After more investigation and reading about the break booster going out.. when I push the brake pedal down (car off) I can hear air being pushed out from under the pedal somewhere. After about 6-7 pumps, the brakes tightened up (as in the pedal only moved an inch or so) and the noise went away.

Then I started the car and noticed the brakes were soft again. Could this be the brake booster, and not the MC?

Videos added:

Maybe these will help someone who knows more about this issue.. maybe there isn't an issue at all and I'm overreacting. I don't know lol.


----------



## KG18t (Aug 9, 2006)

Still trying to figure out what you're saying... stop saying tight, that doesn't describe anything useful. What you described using the pedal after the car is off - a few pumps and then the pedal gets harder - this is normal. When the car is running, it builds up vacuum in the booster which assists the pedal press. After it's off, the vacuum is sustained for a while, using the brake drains the boost... so to speak.

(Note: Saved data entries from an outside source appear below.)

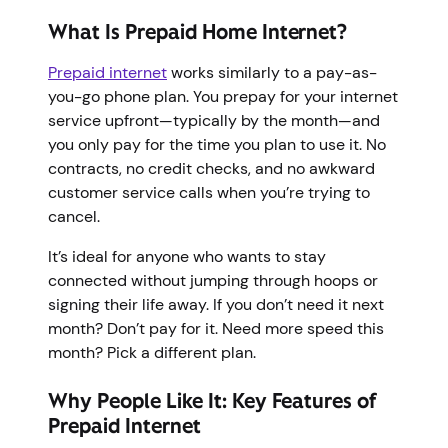
What Is Prepaid Home Internet?
Prepaid internet
works similarly to a pay-as-
you-go phone plan. You prepay for your internet
service upfront—typically by the month—and
you only pay for the time you plan to use it. No
contracts, no credit checks, and no awkward
customer service calls when you’re trying to
cancel.
It’s ideal for anyone who wants to stay
connected without jumping through hoops or
signing their life away. If you don’t need it next
month? Don’t pay for it. Need more speed this
month? Pick a different plan.
Why People Like It: Key Features of
Prepaid Internet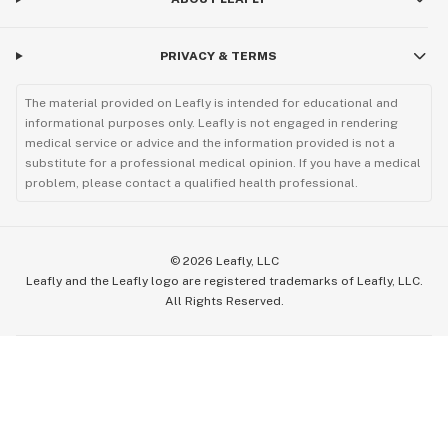
PRIVACY & TERMS
The material provided on Leafly is intended for educational and
informational purposes only. Leafly is not engaged in rendering
medical service or advice and the information provided is not a
substitute for a professional medical opinion. If you have a medical
problem, please contact a qualified health professional.
©
2026
Leafly, LLC
Leafly and the Leafly logo are registered trademarks of Leafly, LLC.
All Rights Reserved.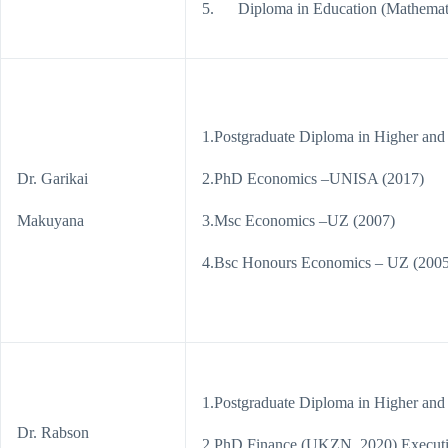
5. Diploma in Education (Mathemati
1.Postgraduate Diploma in Higher and
Dr. Garikai
2.PhD Economics –UNISA (2017)
Makuyana
3.Msc Economics –UZ (2007)
4.Bsc Honours Economics – UZ (2005
1.Postgraduate Diploma in Higher and
Dr. Rabson
2.PhD Finance (UKZN, 2020) Executive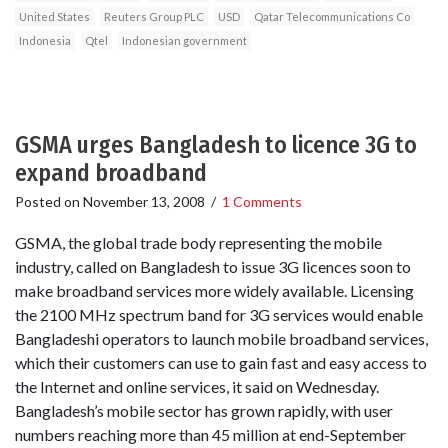
United States
Reuters Group PLC
USD
Qatar Telecommunications Co
Indonesia
Qtel
Indonesian government
GSMA urges Bangladesh to licence 3G to
expand broadband
Posted on
November 13, 2008
/
1 Comments
GSMA, the global trade body representing the mobile
industry, called on Bangladesh to issue 3G licences soon to
make broadband services more widely available. Licensing
the 2100 MHz spectrum band for 3G services would enable
Bangladeshi operators to launch mobile broadband services,
which their customers can use to gain fast and easy access to
the Internet and online services, it said on Wednesday.
Bangladesh’s mobile sector has grown rapidly, with user
numbers reaching more than 45 million at end-September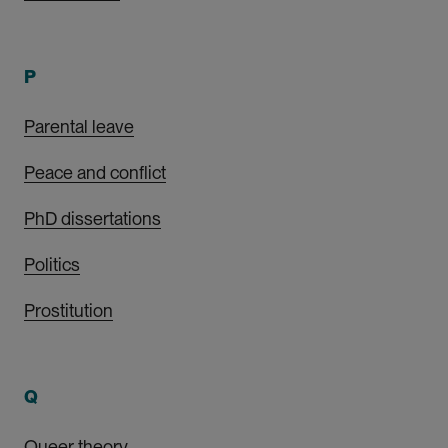
P
Parental leave
Peace and conflict
PhD dissertations
Politics
Prostitution
Q
Queer theory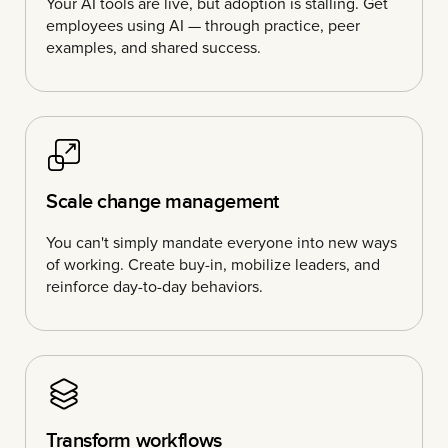
Your AI tools are live, but adoption is stalling. Get
employees using AI — through practice, peer
examples, and shared success.
Scale change management
You can't simply mandate everyone into new ways
of working. Create buy-in, mobilize leaders, and
reinforce day-to-day behaviors.
Transform workflows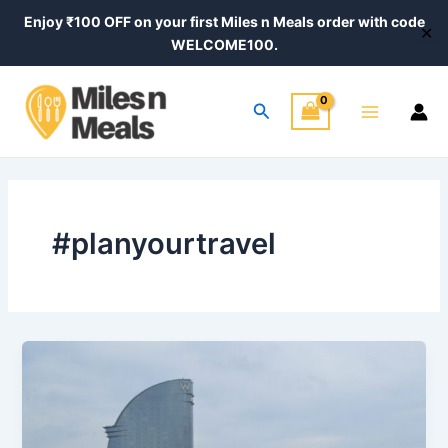
Skip
Enjoy ₹100 OFF on your first Miles n Meals order with code
✕
to
WELCOME100.
content
Main
Search
Menu
#planyourtravel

You said "to the floor" in your first post. Did the pedal actually go all the way to the floor? Or did you just have to stand on it?

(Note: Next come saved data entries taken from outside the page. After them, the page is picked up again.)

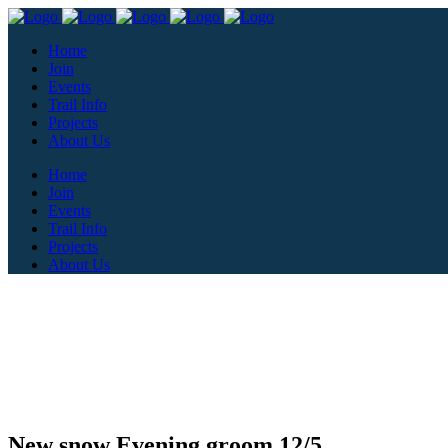
Home
Join
Events
Trail Info
Projects
About Us
Home
Join
Events
Trail Info
Projects
About Us
New snow Evening groom 12/5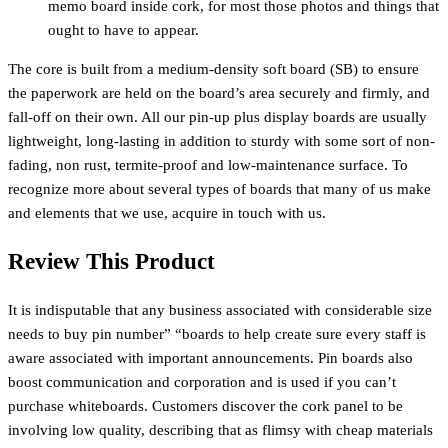
memo board inside cork, for most those photos and things that
ought to have to appear.
The core is built from a medium-density soft board (SB) to ensure
the paperwork are held on the board’s area securely and firmly, and
fall-off on their own. All our pin-up plus display boards are usually
lightweight, long-lasting in addition to sturdy with some sort of non-
fading, non rust, termite-proof and low-maintenance surface. To
recognize more about several types of boards that many of us make
and elements that we use, acquire in touch with us.
Review This Product
It is indisputable that any business associated with considerable size
needs to buy pin number” “boards to help create sure every staff is
aware associated with important announcements. Pin boards also
boost communication and corporation and is used if you can’t
purchase whiteboards. Customers discover the cork panel to be
involving low quality, describing that as flimsy with cheap materials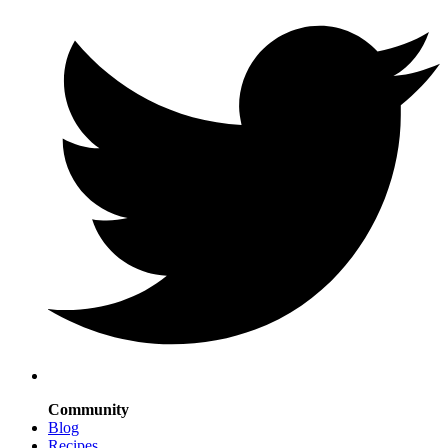
Community
Blog
Recipes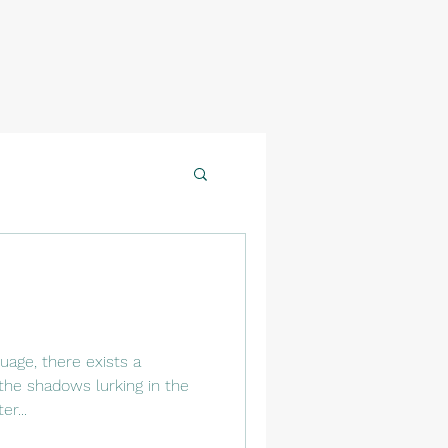
uage, there exists a
the shadows lurking in the
r...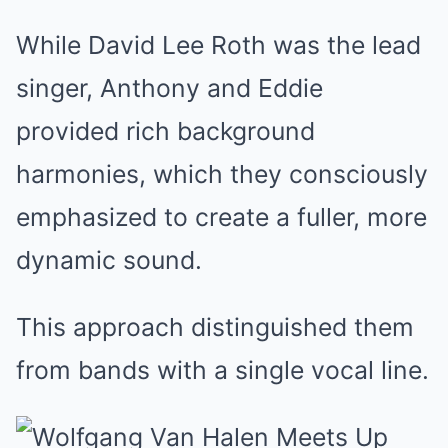
While David Lee Roth was the lead
singer, Anthony and Eddie
provided rich background
harmonies, which they consciously
emphasized to create a fuller, more
dynamic sound.
This approach distinguished them
from bands with a single vocal line.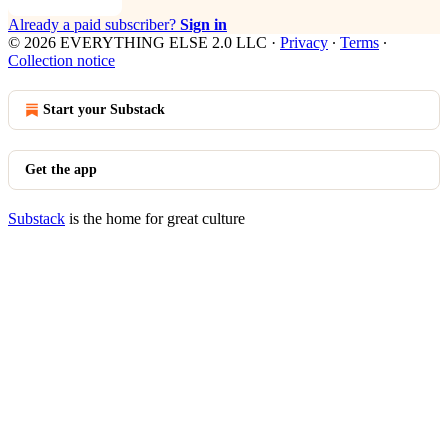
Already a paid subscriber?
Sign in
© 2026 EVERYTHING ELSE 2.0 LLC
·
Privacy
∙
Terms
∙
Collection notice
Start your Substack
Get the app
Substack
is the home for great culture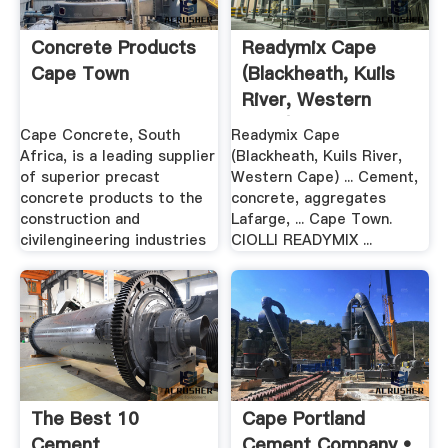
Concrete Products
Readymix Cape
Cape Town
(Blackheath, Kuils
River, Western
Cape)
Cape Concrete, South
Readymix Cape
Africa, is a leading supplier
(Blackheath, Kuils River,
of superior precast
Western Cape) ... Cement,
concrete products to the
concrete, aggregates
construction and
Lafarge, ... Cape Town.
civilengineering industries
CIOLLI READYMIX ...
The Best 10
Cape Portland
Cement
Cement Company •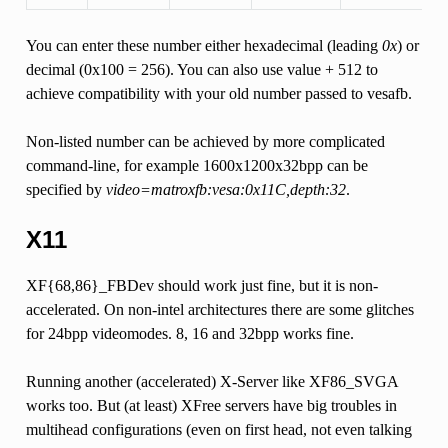
You can enter these number either hexadecimal (leading
0x
) or
decimal (0x100 = 256). You can also use value + 512 to
achieve compatibility with your old number passed to vesafb.
Non-listed number can be achieved by more complicated
command-line, for example 1600x1200x32bpp can be
specified by
video=matroxfb:vesa:0x11C,depth:32
.
X11
XF{68,86}_FBDev should work just fine, but it is non-
accelerated. On non-intel architectures there are some glitches
for 24bpp videomodes. 8, 16 and 32bpp works fine.
Running another (accelerated) X-Server like XF86_SVGA
works too. But (at least) XFree servers have big troubles in
multihead configurations (even on first head, not even talking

With the car running, press on the brake pedal with enough force for a normal stop. It should stop, and hold the same force against your foot, if it loosens up and begins to fall to the floor, you have a bad MC.

If you press the pedal after starting the car and it goes to the floor, but stiffens up after you pump it a few times, you should bleed the brakes, and try again.


----------



## SconnieGTI (Jun 10, 2012)

KG18t said:


> Still trying to figure out what you're saying... stop saying tight, that doesn't describe anything useful. What you described using the pedal after the car is off - a few pumps and then the pedal gets harder - this is normal. When the car is running, it builds up vacuum in the booster which assists the pedal press. After it's off, the vacuum is sustained for a while, using the brake drains the boost... so to speak.
> 
> You said "to the floor" in your first post. Did the pedal actually go all the way to the floor? Or did you just have to stand on it?
> 
> ...


I assumed I probably wasn't coming off as clear as I intended to. My apologies. Not literally to the floor, but yes I did have to stand on it.

At the bolded, that IS what happens. So then that means my MC is fine. Good to hear. :thumbup:

I will try bleeding the brakes when I get time and report back. Thanks for your help. :wave:


----------



## radlynx (Jan 4, 2007)

when braking, do you have to press it hard to stop the car or not? 



SconnieGTI said:


> I assumed I probably wasn't coming off as clear as I intended to. My apologies. Not literally to the floor, but yes I did have to stand on it.
> 
> At the bolded, that IS what happens. So then that means my MC is fine. Good to hear. :thumbup:
> 
> I will try bleeding the brakes when I get time and report back. Thanks for your help. :wave:


----------